→ **EXERCISE DIRECTIONS**
Of all the lines in these entries, count those that contain "выдаваемых" and give only the total.

++++++++++++++++++++

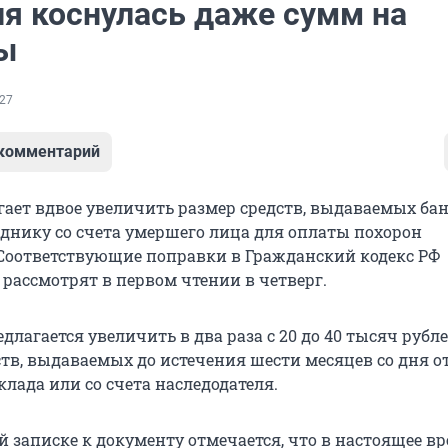
я коснулась даже сумм на
ы
27
 комментарий
гает вдвое увеличить размер средств, выдаваемых ба
днику со счета умершего лица для оплаты похорон
 Соответствующие поправки в Гражданский кодекс РФ
рассмотрят в первом чтении в четверг.
лагается увеличить в два раза с 20 до 40 тысяч рубл
тв, выдаваемых до истечения шести месяцев со дня 
клада или со счета наследодателя.
 записке к документу отмечается, что в настоящее вр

++++++++++++++++++++

→ **SOLUTION**
2